[Stored data]

- Opening Delimiter -

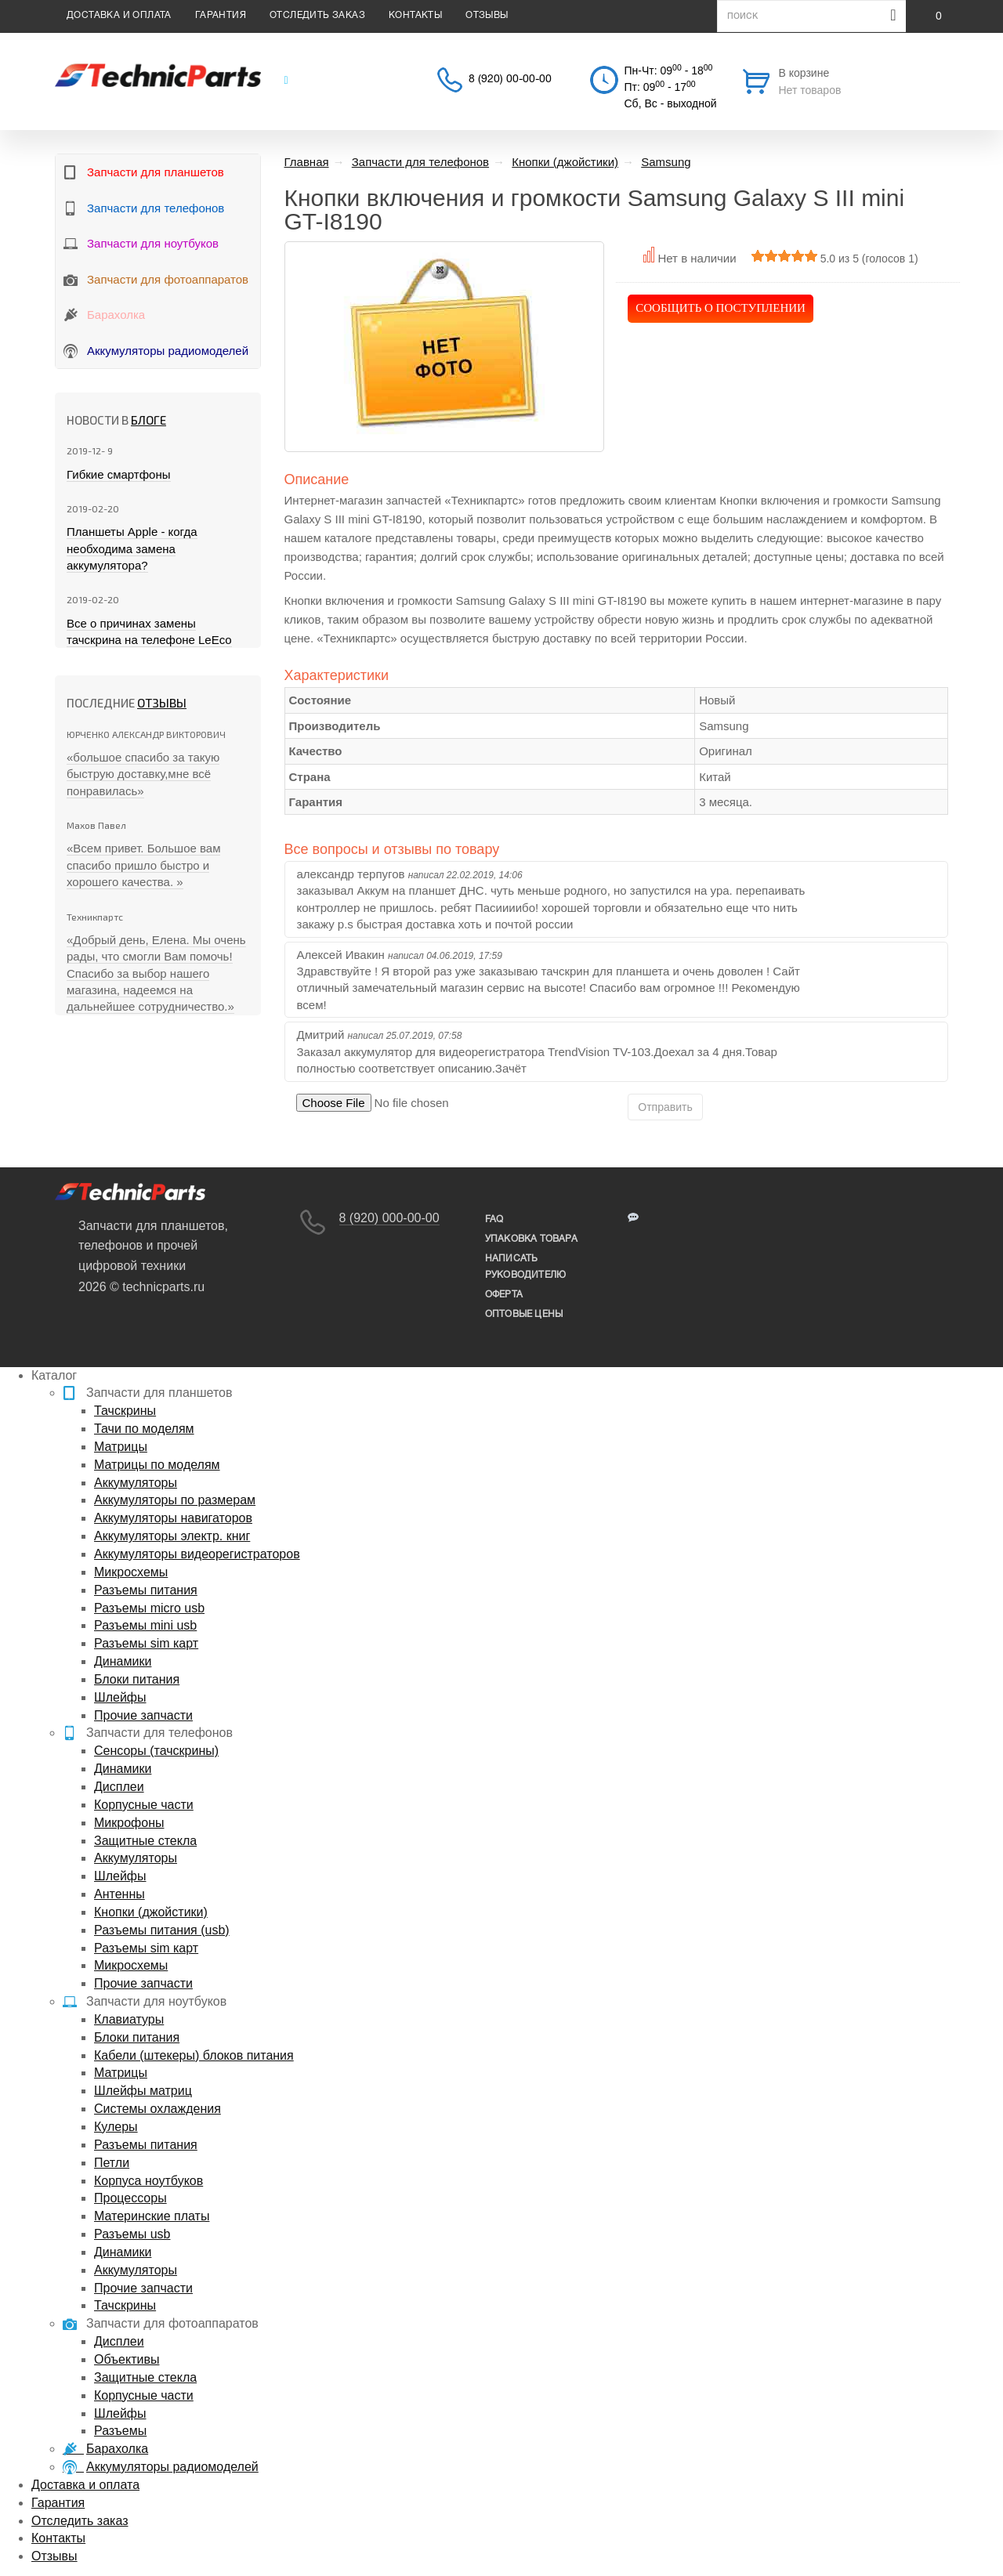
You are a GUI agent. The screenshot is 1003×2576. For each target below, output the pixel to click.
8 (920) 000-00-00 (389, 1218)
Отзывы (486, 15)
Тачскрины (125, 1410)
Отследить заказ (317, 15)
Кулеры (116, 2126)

- Closing Delimiter -
- Opening Delimiter -

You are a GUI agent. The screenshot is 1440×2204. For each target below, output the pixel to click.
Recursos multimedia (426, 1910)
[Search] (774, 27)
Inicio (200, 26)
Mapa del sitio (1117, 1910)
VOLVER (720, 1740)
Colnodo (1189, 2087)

- Closing Delimiter -

▸ **WORK TO COMPLETE**: Could you transcribe the entries above word for word, from the line with "You are a GUI agent. The screenshot is 1003×2576." down to the line with "Кулеры (116, 2126)", keeping both?

▸ **ANSWER FOR THIS EXERCISE**:
You are a GUI agent. The screenshot is 1003×2576. For each target below, output the pixel to click.
8 (920) 000-00-00 (389, 1218)
Отзывы (486, 15)
Тачскрины (125, 1410)
Отследить заказ (317, 15)
Кулеры (116, 2126)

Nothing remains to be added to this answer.